It’s hard to believe, I’m sure, but I was bullied a lot as a kid. And not always for being gay, although that definitely became the go-to reason by the time I entered middle school. Queer! and Faggot! replaced the word sissy and suddenly people wanted to beat me up.
Bullying has never made sense to me, and trust me—I’ve thought about it a lot. Like, if I don’t like someone or something, I just avoid it. On purpose. For example, I don’t like chocolate. (And don’t fucking message me to demand I explain myself. I fucking hate it. Period.) So I avoid chocolate. Not bullies. They declare their hatred of you, then make it their mission to seek you out at every opportunity. And, yes, I know that tormenting people gives a bully some perverse thrill. I know that. I get it. But wouldn’t a hobby or something be more fun? I’d suggest reading a book, but most bullies I have dealt with in my life could barely form their own sentences, much less read and understand someone else’s.
The first time I remember being bullied was in the fourth grade, and it wasn’t because I was gay. It was because I was poor. It confused me because we didn’t live in an affluent city, so all the kids at my school were poor. But leave it to a bunch of poor kids to put their heads together and decide there were fucking levels of poor, I guess. Apparently, we were on the bottom.

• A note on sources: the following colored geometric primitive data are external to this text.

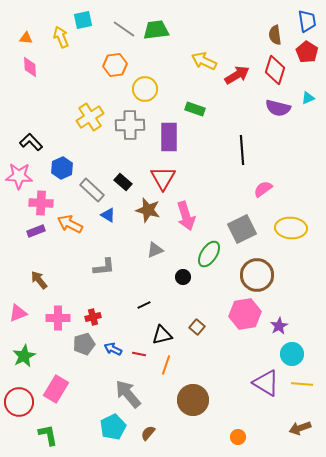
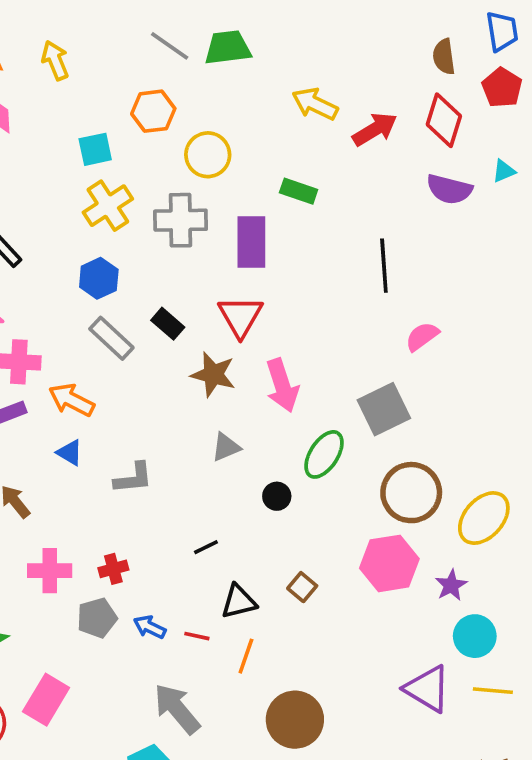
cyan square: (83, 20) -> (95, 149), moved
blue hexagon: (62, 168) -> (99, 278), moved
blue triangle: (108, 215) -> (70, 453), moved
yellow ellipse: (291, 228) -> (484, 518), moved, turned -52

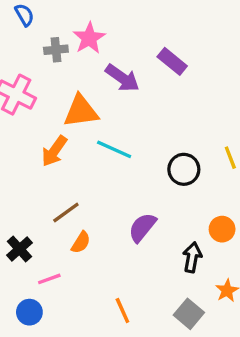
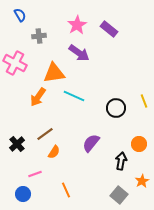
pink star: (89, 38) -> (77, 25), moved
purple rectangle: (172, 61) -> (109, 29), moved
black cross: (19, 249) -> (17, 144), moved
orange line: (122, 310) -> (66, 190), moved

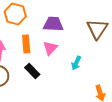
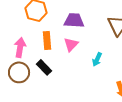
black rectangle: (32, 71) -> (44, 67), moved

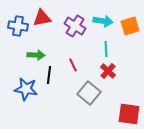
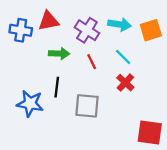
cyan line: (106, 49) -> (123, 57), turned -42
green arrow: (36, 55) -> (59, 53), moved
red line: (73, 65) -> (92, 62), moved
gray square: (89, 93) -> (87, 106), moved, turned -35

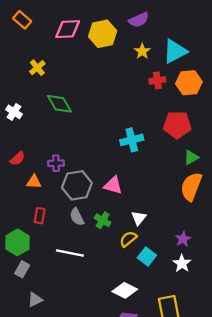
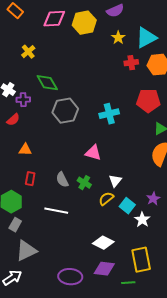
red semicircle: (17, 159) -> (13, 120), moved
purple cross: (56, 163) -> (23, 100), moved
gray hexagon: (77, 185) -> (65, 111), moved
cyan square: (147, 256) -> (127, 206), moved
white star: (182, 263) -> (142, 220), moved
gray triangle: (35, 300) -> (26, 251), size x1.6

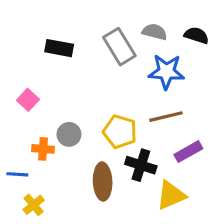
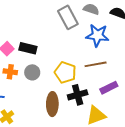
black rectangle: (59, 48) -> (28, 48), moved
orange cross: (43, 149) -> (10, 72), moved
black cross: (141, 165) -> (78, 95), turned -36

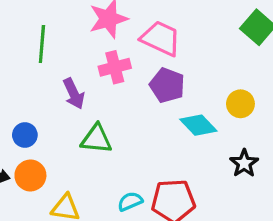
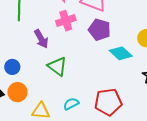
green triangle: (96, 139) -> (57, 66), turned 35
cyan semicircle: (130, 201) -> (71, 104), moved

My fourth-grade bully ended up in rehab after high school and ultimately died of an overdose. And the only reason I remember this at all is because I remember clearly the time I ran into a girl from fourth grade who asked if I’d heard about N___ O___. Of course I hadn’t. I’d graduated high school and moved out of state the next day for college because I didn’t want to ever hear about N___ O___ again. “No,” I told her.
“He died!” she said, in a whisper for some reason. Like he might overhear her.

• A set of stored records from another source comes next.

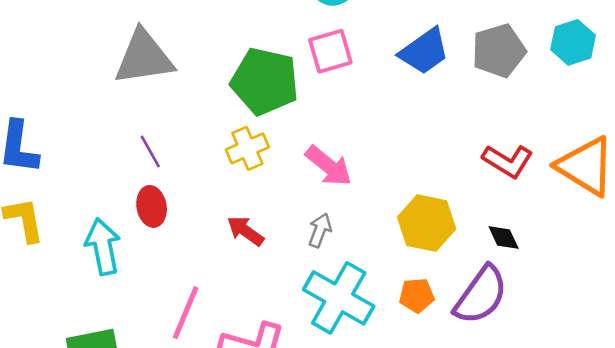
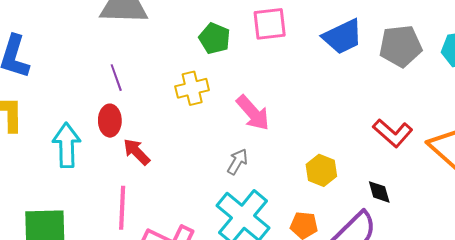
green pentagon: (265, 81) -> (215, 38), size x0.6
yellow hexagon: (427, 223) -> (321, 170), size x0.7
red arrow: (245, 231) -> (137, 152), moved
pink line: (186, 313) -> (122, 208), turned -30

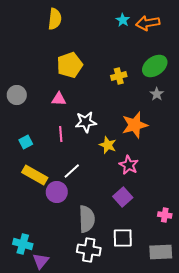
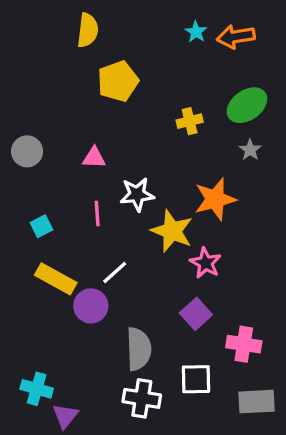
yellow pentagon: (70, 65) -> (118, 81), moved
yellow star: (108, 145) -> (172, 231), size x1.5
pink cross: (165, 215) -> (244, 344), moved, size x1.5

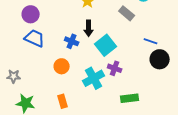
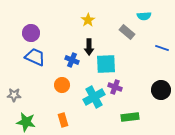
blue line: (151, 41) -> (162, 48), moved
cyan square: (106, 45) -> (106, 64), turned 35
black circle: (160, 59) -> (161, 90), moved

“Oh,” I said, with as little emotion as possible. Not because I didn’t care. I cared very much. I just didn’t want her to know how glad I was to get the news. I remember wishing I’d killed him. If not that, then I wished I’d been there to see him die.
I can’t explain why the bullying I received from N___ affected me so much. Maybe because it was the first real bullying I’d ever experienced and it left some deep emotional scar. And I’ve grown beyond the need to kill him or watch him die, so… growth. But back then, in my early 20s, the scars were still fresh. I can still see the look on her face when I didn’t express surprise or empathy at the news of his death, though. She really had expected me to be torn up about the loss.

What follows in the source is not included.